EXERCISE AIM ::
Without the pictures, copy the entries below word for word.

TASK MATERIAL ::

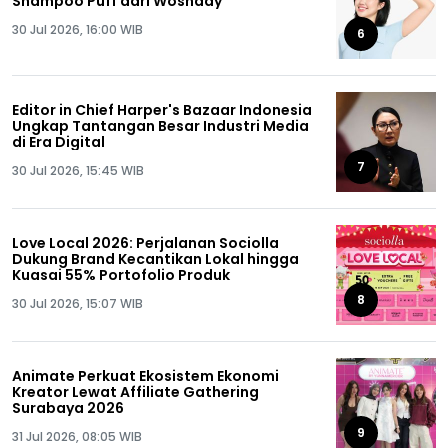
Shampoo Puff dari Woshday
30 Jul 2026, 16:00 WIB
6
Editor in Chief Harper's Bazaar Indonesia
Ungkap Tantangan Besar Industri Media
di Era Digital
7
30 Jul 2026, 15:45 WIB
Love Local 2026: Perjalanan Sociolla
Dukung Brand Kecantikan Lokal hingga
Kuasai 55% Portofolio Produk
8
30 Jul 2026, 15:07 WIB
Animate Perkuat Ekosistem Ekonomi
Kreator Lewat Affiliate Gathering
Surabaya 2026
9
31 Jul 2026, 08:05 WIB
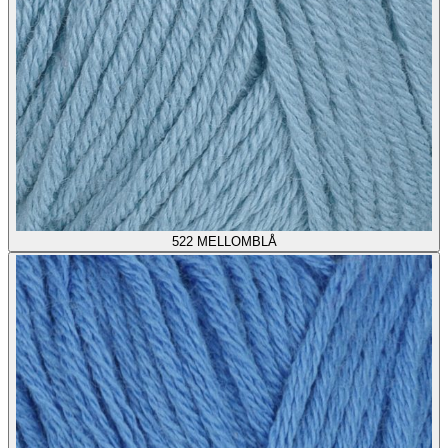
522
MELLOMBLÅ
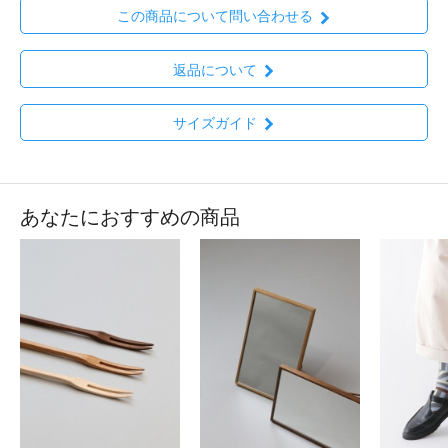
この商品について問い合わせる
返品について
サイズガイド
あなたにおすすめの商品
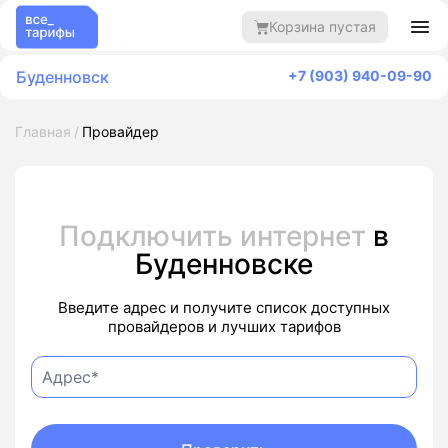
Корзина пустая
Буденновск
+7 (903) 940-09-90
Главная
Провайдер
Подключить интернет
в
Буденновске
Введите адрес и получите список доступных
провайдеров и лучших тарифов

RESPONSE TO THE TASK ::
Shampoo Puff dari Woshday
30 Jul 2026, 16:00 WIB
6
Editor in Chief Harper's Bazaar Indonesia
Ungkap Tantangan Besar Industri Media
di Era Digital
7
30 Jul 2026, 15:45 WIB
Love Local 2026: Perjalanan Sociolla
Dukung Brand Kecantikan Lokal hingga
Kuasai 55% Portofolio Produk
8
30 Jul 2026, 15:07 WIB
Animate Perkuat Ekosistem Ekonomi
Kreator Lewat Affiliate Gathering
Surabaya 2026
9
31 Jul 2026, 08:05 WIB
522
MELLOMBLÅ
この商品について問い合わせる
返品について
サイズガイド
あなたにおすすめの商品
Корзина пустая
Буденновск
+7 (903) 940-09-90
Главная
Провайдер
Подключить интернет
в
Буденновске
Введите адрес и получите список доступных
провайдеров и лучших тарифов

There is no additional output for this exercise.